Alors qu’il comptait entamer une aimable partie de pêche, un homme découvre trente cadavres flottant à la surface d’un torrent, dont nous ne saurons jamais s’il était poissonneux. Nous sommes en France, dans la vallée du Mont Aiguillle, en mars 2024. Dépêchée de la SRPJ de Grenoble, la jeune inspectrice Sarah Minsk prend connaissance de l’affaire : 29 cadavres portent des blouses d’hôpital et leurs cerveaux ont comme fondu à l’intérieur de leur boîte crânienne. Sur le trentième, le seul à porter des vêtements civils, les légistes ont trouvé une formule mathématique, tatouée dans le dos. Quelques jours plus tard, à Paris, un libraire est agressé par un inconnu. Au fil de l’enquête, on découvre que le dos du libraire porte lui aussi une formule mathématique tatouée.

Un final dystopique et moral

Au départ d’une enquête policière aux allures de traque de tueur sériel, les romanciers Niko Tackian et Frank Thilliez, ici mués en scénaristes, font rapidement obliquer leur affaire vers le fantastique. On sera ici confrontés à une mystérieuse secte, on évoquera un orphelinat disparu, avant d’être orientés sur la piste d’un hôpital abandonné. C’est l’intervention d’un improbable témoin qui finira par nous mettre sur la bonne voie : celle d’un mystérieux village, apparaissant et disparaissant en différents points du globe, tous les 40 ans.

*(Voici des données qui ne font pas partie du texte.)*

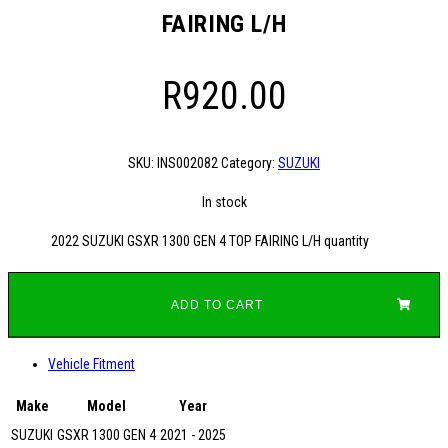
FAIRING L/H
R
920.00
SKU:
INS002082
Category:
SUZUKI
In stock
2022 SUZUKI GSXR 1300 GEN 4 TOP FAIRING L/H quantity
ADD TO CART
Vehicle Fitment
Make
Model
Year
SUZUKI
GSXR 1300 GEN 4
2021 - 2025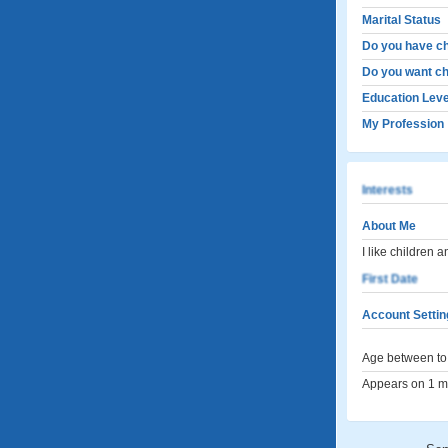
Marital Status
Do you have ch
Do you want ch
Education Leve
My Profession
Interests
About Me
I like children 
First Date
Account Settin
Age between to 
Appears on 1 me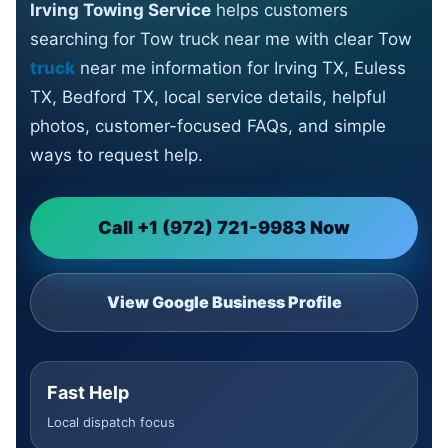
Irving Towing Service
helps customers
searching for Tow truck near me with clear Tow
truck
near me information for Irving TX, Euless
TX, Bedford TX, local service details, helpful
photos, customer-focused FAQs, and simple
ways to request help.
Call +1 (972) 721-9983 Now
View Google Business Profile
Fast Help
Local dispatch focus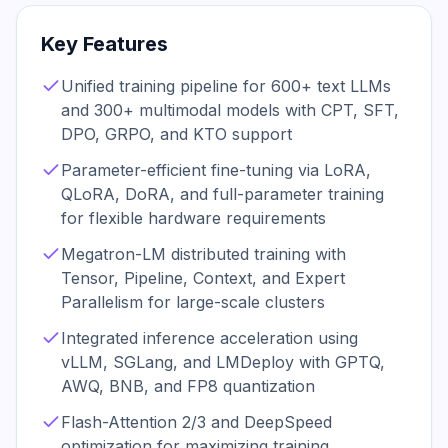
Key Features
Unified training pipeline for 600+ text LLMs
and 300+ multimodal models with CPT, SFT,
DPO, GRPO, and KTO support
Parameter-efficient fine-tuning via LoRA,
QLoRA, DoRA, and full-parameter training
for flexible hardware requirements
Megatron-LM distributed training with
Tensor, Pipeline, Context, and Expert
Parallelism for large-scale clusters
Integrated inference acceleration using
vLLM, SGLang, and LMDeploy with GPTQ,
AWQ, BNB, and FP8 quantization
Flash-Attention 2/3 and DeepSpeed
optimization for maximizing training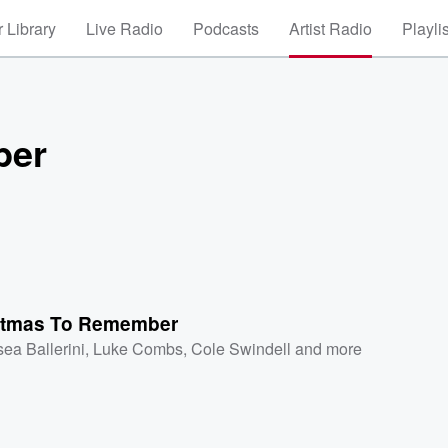
 Library
Live Radio
Podcasts
Artist Radio
Playli
ber
stmas To Remember
sea Ballerini
,
Luke Combs
,
Cole Swindell
and more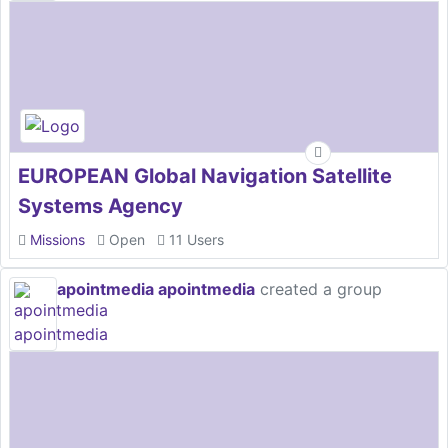
EUROPEAN Global Navigation Satellite
Systems Agency
Missions
Open
11 Users
apointmedia apointmedia
created a group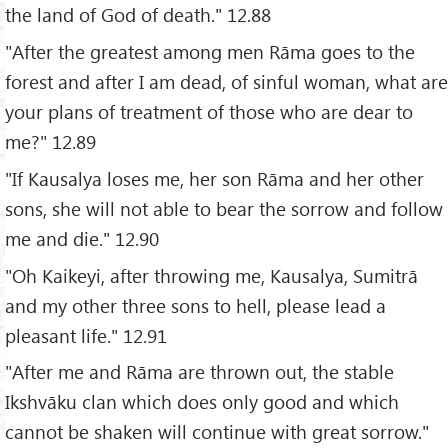
the land of God of death." 12.88
"After the greatest among men Rāma goes to the
forest and after I am dead, of sinful woman, what are
your plans of treatment of those who are dear to
me?" 12.89
"If Kausalya loses me, her son Rāma and her other
sons, she will not able to bear the sorrow and follow
me and die." 12.90
"Oh Kaikeyi, after throwing me, Kausalya, Sumitrā
and my other three sons to hell, please lead a
pleasant life." 12.91
"After me and Rāma are thrown out, the stable
Ikshvāku clan which does only good and which
cannot be shaken will continue with great sorrow."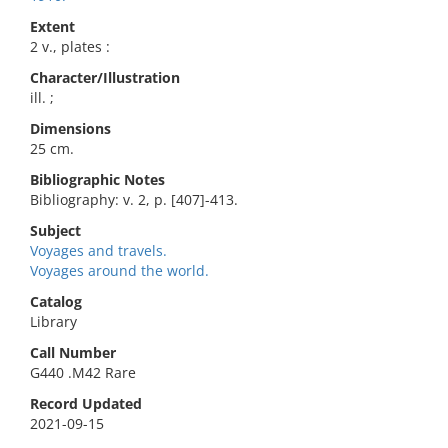
Extent
2 v., plates :
Character/Illustration
ill. ;
Dimensions
25 cm.
Bibliographic Notes
Bibliography: v. 2, p. [407]-413.
Subject
Voyages and travels.
Voyages around the world.
Catalog
Library
Call Number
G440 .M42 Rare
Record Updated
2021-09-15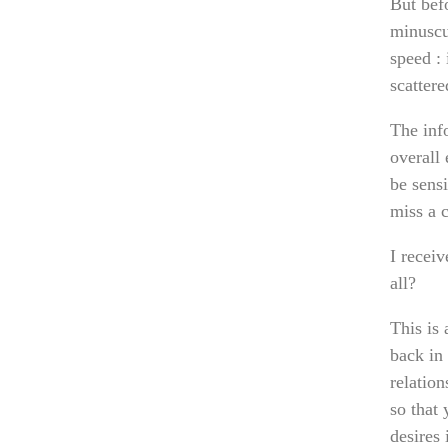
But befo
minuscul
speed : 
scattere
The inf
overall 
be sensi
miss a c
I recei
all?
This is
back in 
relation
so that
desires 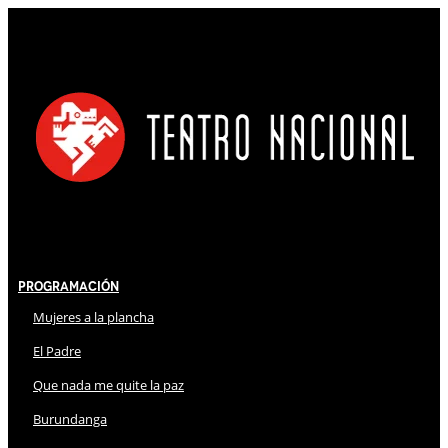
Programación
Mujeres a la plancha
El Padre
Que nada me quite la paz
Burundanga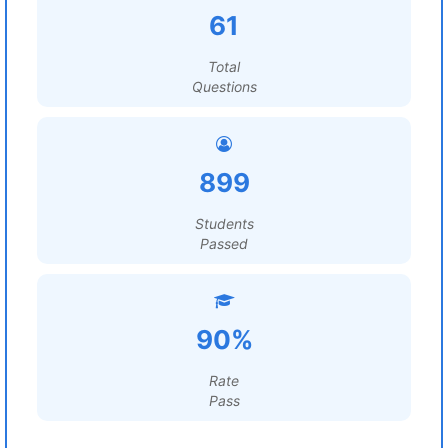
61
Total
Questions
899
Students
Passed
90%
Rate
Pass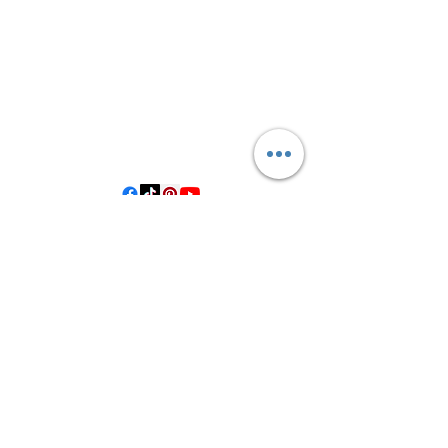
3614019704
3615826068
406 Private Road 1067
Hallettsville Tx, 77964
©2021 by Crooked Pine Ranch LLC. Proudly created with
Wix.com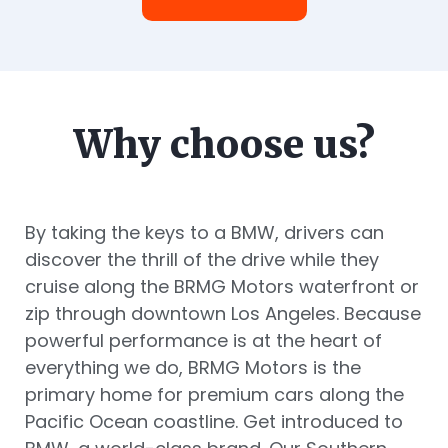
Why choose us?
By taking the keys to a BMW, drivers can
discover the thrill of the drive while they
cruise along the BRMG Motors waterfront or
zip through downtown Los Angeles. Because
powerful performance is at the heart of
everything we do, BRMG Motors is the
primary home for premium cars along the
Pacific Ocean coastline. Get introduced to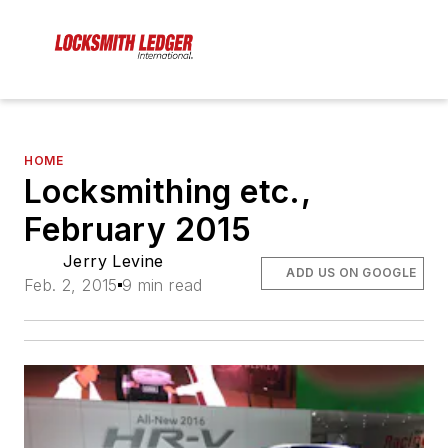
HOME
Locksmithing etc.,
February 2015
Jerry Levine
ADD US ON GOOGLE
Feb. 2, 2015
9 min read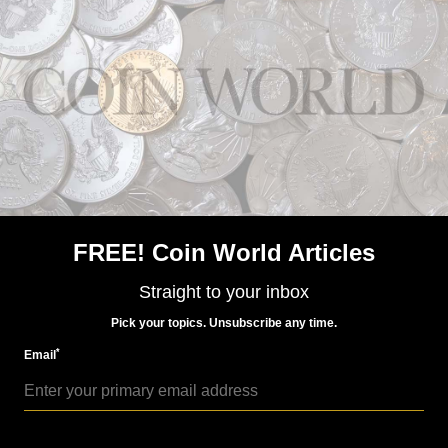
US Coins
Feb 8, 2019, 4 AM
Rocketship coin set ready for launch
FREE! Coin World Articles
Straight to your inbox
Pick your topics. Unsubscribe any time.
*
Email
Paper Money
Feb 15, 2019, 9 AM
BEP releases its 2019 Founding Fathers set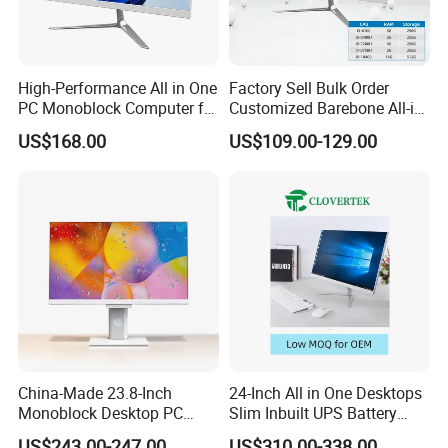
Packaging & Shipping
High-Performance All in One
Factory Sell Bulk Order
PC Monoblock Computer for
Customized Barebone All-in-
Office Tasks and Business
One Desktop Office
US$168.00
US$109.00-129.00
Computer with CE
China-Made 23.8-Inch
24-Inch All in One Desktops
Monoblock Desktop PC
Slim Inbuilt UPS Battery
Computer Featuring Intel I5
Computers
US$243.00-247.00
US$310.00-338.00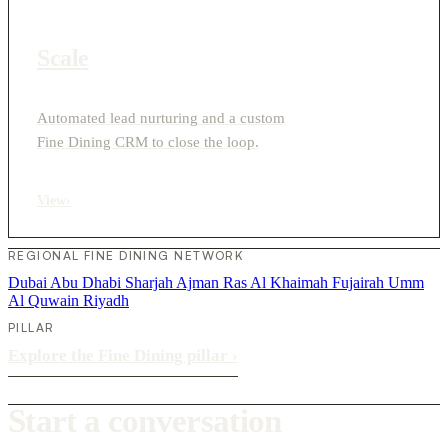
Scale
Automated lead nurturing and a custom
Fine Dining CRM to close the loop.
View
›
REGIONAL FINE DINING NETWORK
Dubai
Abu Dhabi
Sharjah
Ajman
Ras Al Khaimah
Fujairah
Umm
Al Quwain
Riyadh
PILLAR
Explore the Fine Dining pillar
›
Start a conversation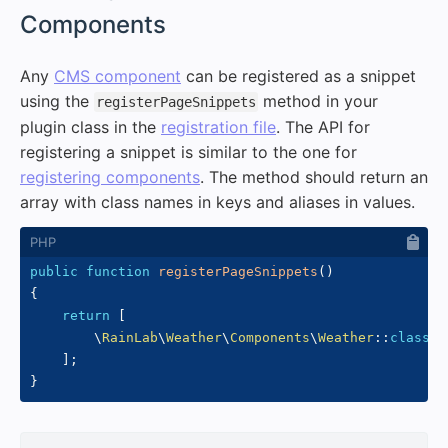
Components
Any
CMS component
can be registered as a snippet
using the
method in your
registerPageSnippets
plugin class in the
registration file
. The API for
registering a snippet is similar to the one for
registering components
. The method should return an
array with class names in keys and aliases in values.
public
function
registerPageSnippets
(
)
{
return
[
\
RainLab
\
Weather
\
Components
\
Weather
::
class
=
]
;
}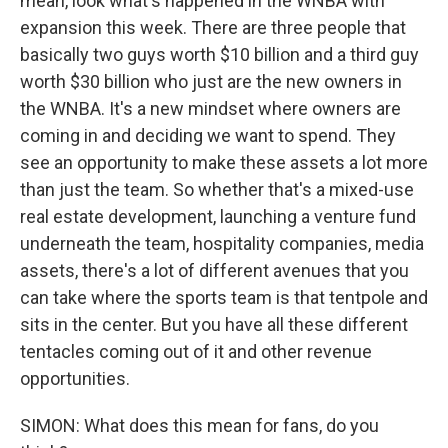
mean, look what's happened in the WNBA with
expansion this week. There are three people that
basically two guys worth $10 billion and a third guy
worth $30 billion who just are the new owners in
the WNBA. It's a new mindset where owners are
coming in and deciding we want to spend. They
see an opportunity to make these assets a lot more
than just the team. So whether that's a mixed-use
real estate development, launching a venture fund
underneath the team, hospitality companies, media
assets, there's a lot of different avenues that you
can take where the sports team is that tentpole and
sits in the center. But you have all these different
tentacles coming out of it and other revenue
opportunities.
SIMON: What does this mean for fans, do you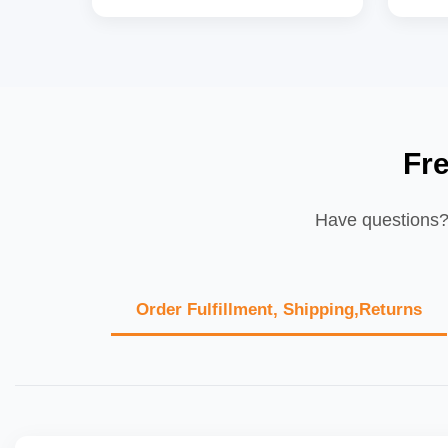
Fr
Have questions? 
Order Fulfillment, Shipping,Returns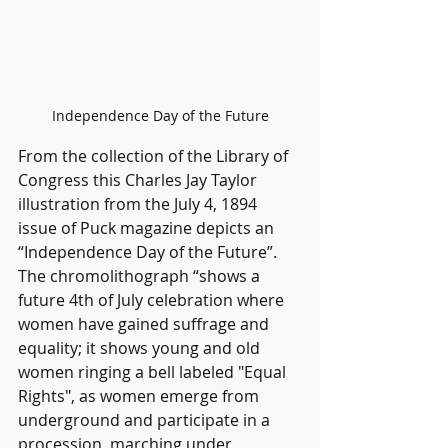
Independence Day of the Future
From the collection of the Library of 
Congress this Charles Jay Taylor 
illustration from the July 4, 1894 
issue of Puck magazine depicts an 
“Independence Day of the Future”. 
The chromolithograph “shows a 
future 4th of July celebration where 
women have gained suffrage and 
equality; it shows young and old 
women ringing a bell labeled "Equal 
Rights", as women emerge from 
underground and participate in a 
procession, marching under 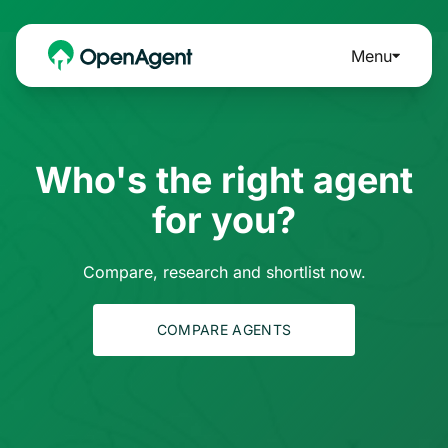
Menu
Who's the right agent
for you?
Compare, research and shortlist now.
COMPARE AGENTS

Une intrigue complexe, au croisement du polar, du fantastique et de la science-fiction pure, suffisamment intrigante pour nous emporter dans ses méandres pourtant parfois difficiles à suivre, avouons-le. Le dessin très «comics» de Kamil Kochanski (que nous avions déjà rencontré dans l’épisode 3 de la série Survival) accentue le côté oppressant et le versant horrifique du scénario. On retrouve également avec plaisir quelques gimmicks propres à Thilliez (les hôpitaux et autres orphelinats) mais il nous a semblé que le final, en mode dystopique et choix moral, éclipsait par trop l’aspect polar et nous laissait quelque peu sur notre faim. On salue la couverture, belle et énigmatique, et on a aussi aimé le démarrage cauchemardesque à souhait.